A month back we started migrating an enterprise time keeping and invoicing system to GAE. Initially, the application was deployed at the enterprise on tomcat. The opportunity was to port the application to GAE and utilize the public cloud space. The choice about GAE was based on the expected ease of migration and then not having to worry about any infrastructure maintenance. As you would have read multiple times across multiple sites, the google datastore is not an RDBMS. The App Engine datastore is a schemaless object datastore, with a query engine and atomic transactions. The people behind GAE have done a good job of abstracting out the details of the underlying implementation by supporting JDO and JPA. However, the truth still remains that not all the functionality of JPA/JDO can be supported because it is not an RDBMS under the hood. Keeping this in mind, we went ahead with the migration.
Let us look at what the partial relationship model looked like before we started migrating. This is a bare minimum stripped down version of the model relevant for this post and easy to understand since it is something that we all can associate with.
As you would notice there is a 1:n relationship between the Department and the User. Likewise there is a m:n between the User and the UserRole. Again the User can have multiple ProjectAssignment(s) and so on. With JPA/JDO it would be easy to map these relationships and then ensure that the entities are fetched when a query is done.
So far so good with the traditional way of thinking. But, if you apply the same thinking with the datastore world, then expect trouble.
The datastore has the concept of Entity groups. Entity groups are hierarchy of relationships between entities.
To create an entity in a group, you declare that the entity is a child of another entity already in the group.
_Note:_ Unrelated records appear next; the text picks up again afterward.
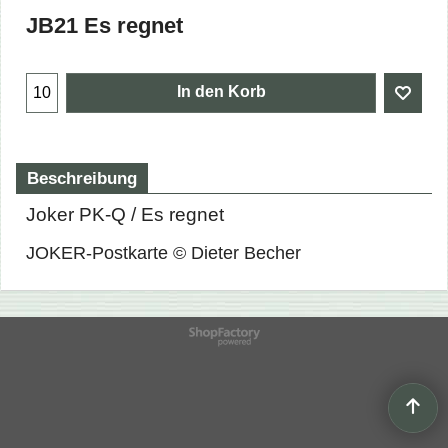
JB21 Es regnet
In den Korb
Beschreibung
Joker PK-Q / Es regnet
JOKER-Postkarte © Dieter Becher
WebShop erstellt mit
ShopFactory Shop
Software.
An entity all by itself without a parent is a root entity. A root entity without any children exists in an entity group by itself.
Each entity has a path of parent-child relationships from a root entity to itself (the shortest path being no parent).
So for starters let us consider this, what if you want to get the list of all the active Users in the system with the traditional query like
getEntityManager.createQuery(“SELECT FROM User WHERE active=true”);
With datastore you cannot do this. Why? Because you are trying to refer to more than one Entity group within a single transaction. The beauty of Entity groups is that since datastore has to support a massively scalabale architecture, one Entity group could be present on one node and the other one miles apart on a different node.
There are other issues too with the relationships. For example if the Department has an Id which is Long, can the User also have an Id which is Long?
Yes, you would say instantly is you have just coded an application for JPA/JDO. The answer for the datastore is NO. Why?
The datastore has to store a reference of the parent-child relationship in the child. Hence it needs to have a field which is an Id in the child where it can store the Long value of the parent. So what could this field for the child be? Well, it could either be a String encoded key or the Key of the datastore.
Ok, let us look at more. If you look at the ProjectAssignment entity in the above diagram, then you would see that it has a relationship with both the User and the Project. It has a 1:n relationship with both of them. Sounds fine, right?
Not in the datastore world. In the datastore world, a child can only have one parent. What this translates to is that the ProjectAssignment can either hold the key for the parent User or the parent Project.
So how do we resolve these issues with the relationships?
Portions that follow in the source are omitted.